> **REQUIRED ACTION**: Would you please repeat all of the data exactly, omitting the pictures?

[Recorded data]
Start of Block

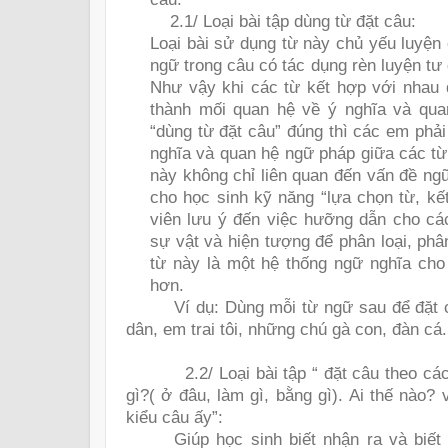
2.1/ Loại bài tập dùng từ đặt câu:
Loại bài sử dụng từ này chủ yếu luyện 
ngữ trong câu có tác dụng rèn luyện tư
Như vậy khi các từ kết hợp với nhau 
thành mối quan hệ về ý nghĩa và qu
“dùng từ đặt câu” đúng thì các em phải
nghĩa và quan hệ ngữ pháp giữa các từ 
này không chỉ liên quan đến vấn đề ng
cho học sinh kỹ năng “lựa chọn từ, kế
viên lưu ý đến việc hưỡng dẫn cho cá
sự vật và hiện tượng để phân loại, ph
từ này là một hệ thống ngữ nghĩa cho
hơn.
Ví dụ: Dùng mỗi từ ngữ sau để đặt 
dân, em trai tôi, những chú gà con, đàn cá.
2.2/ Loại bài tập “ đặt câu theo các
gì?( ở đâu, làm gì, bằng gì). Ai thế nào
kiểu câu ấy”:
Giúp học sinh biết nhận ra và biết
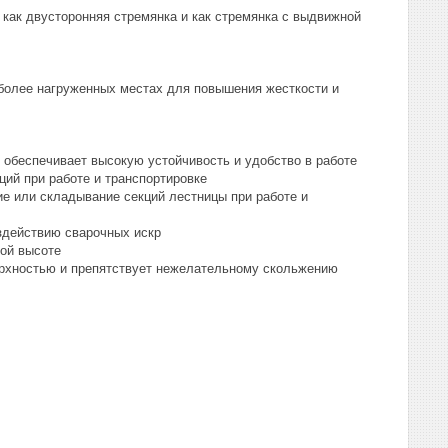
 как двусторонняя стремянка и как стремянка с выдвижной
более нагруженных местах для повышения жесткости и
беспечивает высокую устойчивость и удобство в работе
й при работе и транспортировке
 или складывание секций лестницы при работе и
здействию сварочных искр
шой высоте
ерхностью и препятствует нежелательному скольжению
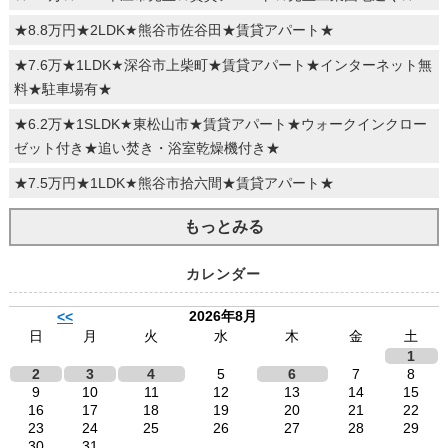
★8.8万円★2LDK★熊谷市佐谷田★賃貸アパート★
★7.6万★1LDK★深谷市上柴町★賃貸アパート★インターネット無
料★駐車場有★
★6.2万★1SLDK★東松山市★賃貸アパート★ウォークインクロー
ゼット付き★追い焚き・浴室乾燥機付き★
★7.5万円★1LDK★熊谷市拾六間★賃貸アパート★
もっとみる
カレンダー
2026年8月
<<
日
月
火
水
木
金
土
1
2
3
4
5
6
7
8
9
10
11
12
13
14
15
16
17
18
19
20
21
22
23
24
25
26
27
28
29
30
31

End of Block

> **FINISHED TASK**:
2.1/ Loại bài tập dùng từ đặt câu:
Loại bài sử dụng từ này chủ yếu luyện 
ngữ trong câu có tác dụng rèn luyện tư
Như vậy khi các từ kết hợp với nhau 
thành mối quan hệ về ý nghĩa và qu
“dùng từ đặt câu” đúng thì các em phải
nghĩa và quan hệ ngữ pháp giữa các từ 
này không chỉ liên quan đến vấn đề ng
cho học sinh kỹ năng “lựa chọn từ, kế
viên lưu ý đến việc hưỡng dẫn cho cá
sự vật và hiện tượng để phân loại, ph
từ này là một hệ thống ngữ nghĩa cho
hơn.
Ví dụ: Dùng mỗi từ ngữ sau để đặt 
dân, em trai tôi, những chú gà con, đàn cá.
2.2/ Loại bài tập “ đặt câu theo các
gì?( ở đâu, làm gì, bằng gì). Ai thế nào
kiểu câu ấy”:
Giúp học sinh biết nhận ra và biết
 как двусторонняя стремянка и как стремянка с выдвижной
более нагруженных местах для повышения жесткости и
беспечивает высокую устойчивость и удобство в работе
й при работе и транспортировке
 или складывание секций лестницы при работе и
здействию сварочных искр
шой высоте
ерхностью и препятствует нежелательному скольжению
★8.8万円★2LDK★熊谷市佐谷田★賃貸アパート★
★7.6万★1LDK★深谷市上柴町★賃貸アパート★インターネット無
料★駐車場有★
★6.2万★1SLDK★東松山市★賃貸アパート★ウォークインクロー
ゼット付き★追い焚き・浴室乾燥機付き★
★7.5万円★1LDK★熊谷市拾六間★賃貸アパート★
もっとみる
カレンダー
2026年8月
<<
日
月
火
水
木
金
土
1
2
3
4
5
6
7
8
9
10
11
12
13
14
15
16
17
18
19
20
21
22
23
24
25
26
27
28
29
30
31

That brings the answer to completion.